# Maximum power and maximum torque

1. Jan 30, 2014

### timetravelller

why maximum power and maximum torque is not produced at the same rpm in an engine?

2. Jan 30, 2014

### SteamKing

Staff Emeritus
For an IC engine, the amount of torque produced is dependent on other factors besides RPM. The power output, on the other hand, is directly proportional to the product of torque and RPM. The torque curves of most IC engines are relatively flat over the RPM range of the engine, which implies that the max. HP will occur at a higher RPM than the max. torque.

Different types of engines have different torque-speed characteristics. For example, steam and gas turbines produce torque roughly proportional to the speed of the turbine, so the speed at which max torque and max power occur will be the same.

3. Jan 31, 2014

### Kozy

Power and torque are the same at 5252rpm. For the power to peak at 5252rpm, the torque would have to drop faster than the RPM increases past that point.

Peak torque is never typically followed immediately by a sharp drop like that, the rpm will almost always increase more than the torque drops for a reasonable range after peak torque, ergo peak power is never at the same RPM as peak torque.

4. Feb 7, 2014

### sgb27

That completely depends what units you use for power and torque - it's pretty meaningless to say they are "the same" as they measure different quantities. If you use Nm and HP then they are the same at about 7100rpm, if you use Nm and kW it's 9550 rpm, if you use Nm and W it's 9.5 rpm etc.

5. Feb 7, 2014

### Kozy

You, and everyone reading this, knows what I mean by that.

6. Feb 7, 2014

### xxChrisxx

Pedants.

Pedants everywhere.

7. Feb 7, 2014

### sgb27

Sorry your point doesn't make sense. Torque doesn't have to "sharply drop" after the max power rpm, torque is already dropping after the max *torque* rpm (which is lower), all that happens at the max power rpm is that the gradient of the torque curve becomes steep enough to stop the power rising further, no sharp drop required, it can be a nice smooth curve. Plenty of engines have max power below 5252rpm, I'm sure if you looked hard enough you could find one with it between 5200 and 5300 rpm. My point is that 5252rpm isn't some magic RPM, it's pretty meaningless.

8. Feb 7, 2014

### Kozy

I didn't say it dropped sharply after max power rpm, I said "For the power to peak at 5252rpm, the torque would have to drop faster than the RPM increases past that point"

Ignore 5252rpm. I chose 5252rpm as an arbitrary point because in imperial units that is where they are the same value. It could be any RPM, but for the peak power to be at the same RPM as peak torque, the torque would have to drop off faster than the RPM increased past that point.

Find me one engine where that is the case.
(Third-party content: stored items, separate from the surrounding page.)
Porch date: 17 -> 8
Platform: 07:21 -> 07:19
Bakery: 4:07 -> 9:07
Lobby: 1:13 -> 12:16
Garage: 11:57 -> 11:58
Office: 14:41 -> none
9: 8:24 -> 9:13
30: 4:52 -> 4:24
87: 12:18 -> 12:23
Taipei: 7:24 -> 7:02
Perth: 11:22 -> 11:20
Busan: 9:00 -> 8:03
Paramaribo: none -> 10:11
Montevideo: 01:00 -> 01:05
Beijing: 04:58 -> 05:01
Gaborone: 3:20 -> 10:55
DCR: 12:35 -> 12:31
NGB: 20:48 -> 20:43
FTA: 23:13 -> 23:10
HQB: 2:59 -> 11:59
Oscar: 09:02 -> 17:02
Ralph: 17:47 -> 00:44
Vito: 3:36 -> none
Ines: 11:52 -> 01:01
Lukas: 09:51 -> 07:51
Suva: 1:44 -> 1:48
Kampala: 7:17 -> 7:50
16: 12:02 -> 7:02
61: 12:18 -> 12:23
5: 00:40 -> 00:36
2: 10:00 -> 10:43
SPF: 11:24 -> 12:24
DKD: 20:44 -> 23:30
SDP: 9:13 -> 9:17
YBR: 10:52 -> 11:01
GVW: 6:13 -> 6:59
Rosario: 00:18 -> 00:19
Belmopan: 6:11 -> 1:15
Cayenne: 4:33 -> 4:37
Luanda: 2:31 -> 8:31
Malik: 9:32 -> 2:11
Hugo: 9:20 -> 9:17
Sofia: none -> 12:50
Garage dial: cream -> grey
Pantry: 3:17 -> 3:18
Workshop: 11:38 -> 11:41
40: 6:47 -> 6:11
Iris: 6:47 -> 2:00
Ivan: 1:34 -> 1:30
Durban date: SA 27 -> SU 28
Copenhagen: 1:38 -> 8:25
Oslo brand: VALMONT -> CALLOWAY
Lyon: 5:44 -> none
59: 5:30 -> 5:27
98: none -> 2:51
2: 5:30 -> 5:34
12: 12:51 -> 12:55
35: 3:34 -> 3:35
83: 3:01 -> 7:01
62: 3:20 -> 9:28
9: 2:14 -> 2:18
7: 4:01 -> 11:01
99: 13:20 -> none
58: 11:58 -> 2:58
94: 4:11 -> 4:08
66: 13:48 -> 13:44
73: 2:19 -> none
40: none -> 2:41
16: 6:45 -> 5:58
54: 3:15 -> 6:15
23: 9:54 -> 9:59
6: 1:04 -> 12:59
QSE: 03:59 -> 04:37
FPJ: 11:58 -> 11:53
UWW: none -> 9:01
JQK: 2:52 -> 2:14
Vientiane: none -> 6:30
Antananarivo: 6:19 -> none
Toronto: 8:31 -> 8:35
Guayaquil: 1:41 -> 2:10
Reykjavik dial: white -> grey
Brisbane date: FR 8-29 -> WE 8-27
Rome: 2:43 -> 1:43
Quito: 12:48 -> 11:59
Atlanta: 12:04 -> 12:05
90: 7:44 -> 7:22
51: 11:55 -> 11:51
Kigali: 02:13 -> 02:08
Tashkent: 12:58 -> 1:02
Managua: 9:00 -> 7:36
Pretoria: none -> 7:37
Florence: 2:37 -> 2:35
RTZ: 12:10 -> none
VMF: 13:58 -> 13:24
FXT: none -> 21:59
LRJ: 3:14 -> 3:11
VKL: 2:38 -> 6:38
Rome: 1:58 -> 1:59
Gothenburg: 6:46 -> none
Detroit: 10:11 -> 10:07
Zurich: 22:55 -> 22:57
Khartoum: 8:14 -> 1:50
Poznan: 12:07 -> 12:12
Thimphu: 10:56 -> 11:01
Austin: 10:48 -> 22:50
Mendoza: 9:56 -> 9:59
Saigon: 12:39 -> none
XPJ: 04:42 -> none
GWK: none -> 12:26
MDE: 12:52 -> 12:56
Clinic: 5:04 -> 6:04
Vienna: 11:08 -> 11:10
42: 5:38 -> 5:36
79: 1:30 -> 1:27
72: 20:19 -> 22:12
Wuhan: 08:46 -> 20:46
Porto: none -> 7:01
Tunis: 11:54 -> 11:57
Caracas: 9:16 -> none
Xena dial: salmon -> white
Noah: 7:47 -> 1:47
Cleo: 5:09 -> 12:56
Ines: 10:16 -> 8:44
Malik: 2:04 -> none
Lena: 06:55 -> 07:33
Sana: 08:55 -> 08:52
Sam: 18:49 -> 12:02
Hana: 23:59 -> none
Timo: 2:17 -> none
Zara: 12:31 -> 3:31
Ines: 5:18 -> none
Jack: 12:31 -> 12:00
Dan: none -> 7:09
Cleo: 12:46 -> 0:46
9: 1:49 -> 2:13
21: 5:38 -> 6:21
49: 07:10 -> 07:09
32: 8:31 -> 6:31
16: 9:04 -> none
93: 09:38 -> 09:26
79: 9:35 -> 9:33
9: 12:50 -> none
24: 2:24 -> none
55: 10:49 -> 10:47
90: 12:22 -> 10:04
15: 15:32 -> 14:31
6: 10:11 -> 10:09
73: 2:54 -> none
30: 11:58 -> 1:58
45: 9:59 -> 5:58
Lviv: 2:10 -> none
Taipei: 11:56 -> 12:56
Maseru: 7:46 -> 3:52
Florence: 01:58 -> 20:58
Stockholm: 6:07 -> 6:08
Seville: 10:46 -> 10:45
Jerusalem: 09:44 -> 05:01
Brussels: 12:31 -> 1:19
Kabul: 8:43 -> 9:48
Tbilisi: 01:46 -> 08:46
The torque never drops off that quickly immediately after the peak unless it is artificially restricted.

9. Feb 8, 2014

### sgb27

Sorry I misunderstood what you wrote originally (the 5252rpm threw me), I guess you meant "For the power *and torque* to peak at 5252 rpm..." that makes more sense.

10. Feb 8, 2014

### Kozy

Yea sorry, I was just chosing that point because people are familiar with them being the same at that point (when measured in lbft and bhp anyway).